Pas trop dur de travailler avec son frère au quotidien? Comment vous répartissez-vous les rôles ?

AP : On a de la chance, on est différents. A chacun son périmètre. Quentin gère toute la partie « Business Developpment ». Moi, je suis en charge de toute la partie production. Par contre, nous vinifiions ensemble.
De mon côté, pour parfaire mes connaissances techniques, j’ai repris une formation intensive à Avize et dans d’autres organismes de formation. J’ai également beaucoup appris sur le terrain en échangeant avec d’autres vignerons. Et puis notre père est resté présent à nos côtés pendant 10 ans pour nous accompagner et nous guider tout en nous faisant pleinement confiance sur nos choix. On ne pouvait pas rêver mieux.

Quelle est votre plus grande fierté ?

AP : Elle est loin d’être facile cette question (rires). C’est d’avoir réussi à mettre en lumière ce sublime terroir de Bouzy et ses Pinots Noirs structurés. Nous avons hérité d’un terroir extraordinaire.
Je suis également fier de ma région. Elle est en train d’opérer un virage conséquent. Je trouve qu’en ce moment, la Champagne est magique car tous les vignerons se posent la même question : comment faire mieux ?. Je ressens cette espèce d’énergie collective qui, je pense, est prometteuse.

Que représente pour vous votre entrée au sein des « Artisans du Champagne » ?
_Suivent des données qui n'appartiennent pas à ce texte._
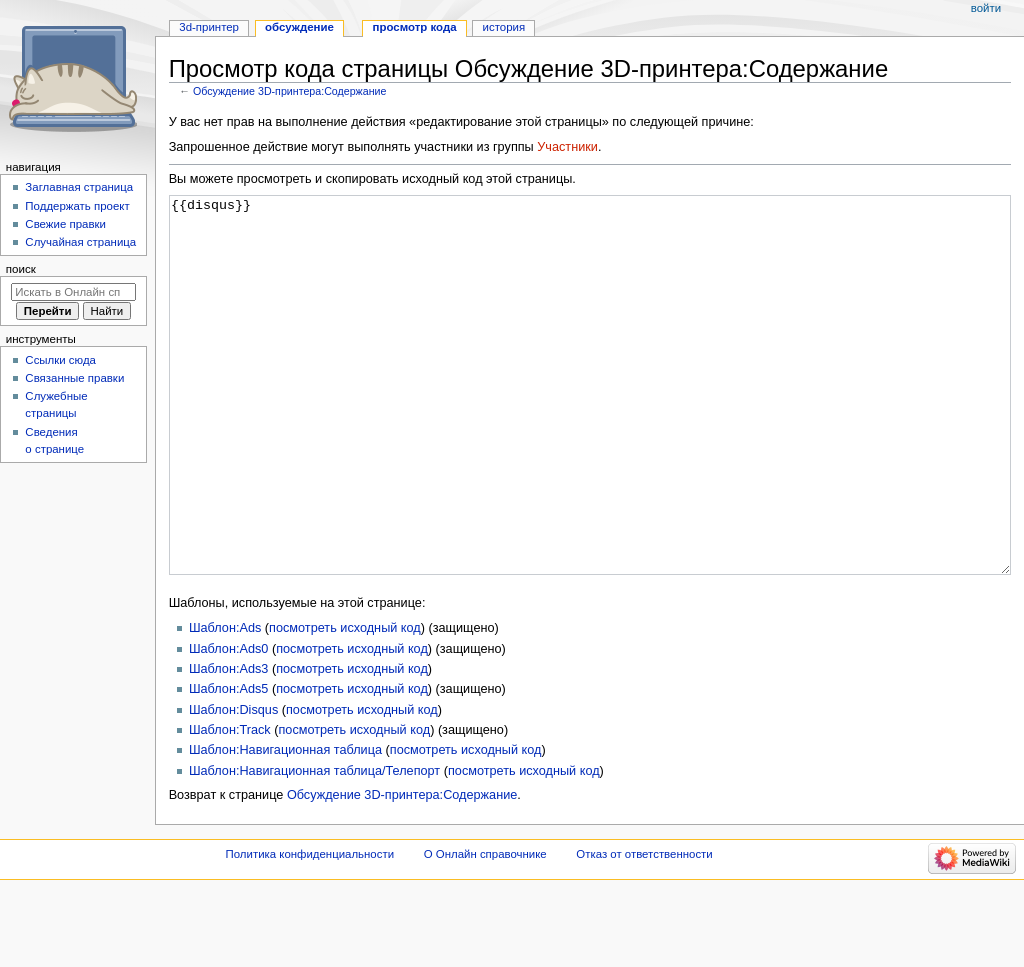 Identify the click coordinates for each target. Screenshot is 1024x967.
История (504, 27)
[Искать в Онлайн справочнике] (73, 292)
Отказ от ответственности (644, 929)
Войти (986, 8)
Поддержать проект (77, 206)
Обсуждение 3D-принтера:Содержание (290, 91)
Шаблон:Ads (225, 703)
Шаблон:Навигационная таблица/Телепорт (314, 846)
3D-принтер (209, 27)
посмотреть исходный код (345, 703)
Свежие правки (65, 224)
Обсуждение (299, 27)
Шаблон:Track (230, 805)
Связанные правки (74, 378)
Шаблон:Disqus (233, 785)
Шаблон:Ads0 (228, 724)
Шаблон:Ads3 (228, 744)
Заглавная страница (79, 187)
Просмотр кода (415, 27)
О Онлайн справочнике (485, 929)
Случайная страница (80, 242)
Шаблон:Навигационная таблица (285, 825)
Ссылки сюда (60, 360)
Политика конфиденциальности (310, 929)
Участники (567, 147)
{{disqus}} (590, 422)
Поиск (21, 269)
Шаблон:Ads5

AP : On a la chance d’en faire partie depuis sa création en 2009. On a tout de suite adhéré à cette philosophie un peu rock n’roll insufflée par l’ensemble de ses membres, celle de « faire son métier avec sérieux, sans se prendre au sérieux ». L’objectif des Artisans, ça n’est pas de faire du business. C’est de présenter le fruit de son travail et de PARTAGER. Pour nous, le Champagne, c’est d’abord un vin de terroir avant d’être un vin d’assemblage ou une marque. La Champagne est bien plus profonde qu’on ne le pense, elle est identitaire, pleine de caractère et terroirienne ! L’objectif des Artisans, c’est de pouvoir faire découvrir au monde entier la singularité de chaque terroir.

Selon vous, qu’est-ce qu’un bon Champagne ?

AP : C’est celui qui me met en émoi, quand je sens que le vigneron a maitrisé son art. C’est quand je me dis « Waouh ! Ça, c’est un beau canon ! ».

Votre souvenir d’un millésime mémorable ?

AP : Deux dates me viennent spontanément à l’esprit. 1976 et 2002. Il s’agissait de vieux Millésimes que j’ai eu la chance de déguster chez les Gratiens (ndlr : Champagne Alfred Gratien). C’était à la fois une dégustation plaisir et éducative. C’est incroyable de voir à quel point un même vin peut être si différent dès lors que le geste de l’homme diffère.

Un plat pour accompagner un bon vin ?

AP : Pour moi, les meilleurs accords sont ceux du sommelier qui vous sert un vin sur-mesure parce qu’il a compris l’état d’esprit de la table et de ses hôtes. J’aime bien me laisser surprendre.

La Champagne dans 10 ans, vous la rêvez comment ?

AP : Identitaire et émotionnelle. D’un point de vue plus pragmatique, je ne suis pas sûr que dans 10 ans, les Champagnes vendus à 15€ existeront encore. Continuer à valoriser nos vins doit rester l’affaire de tous.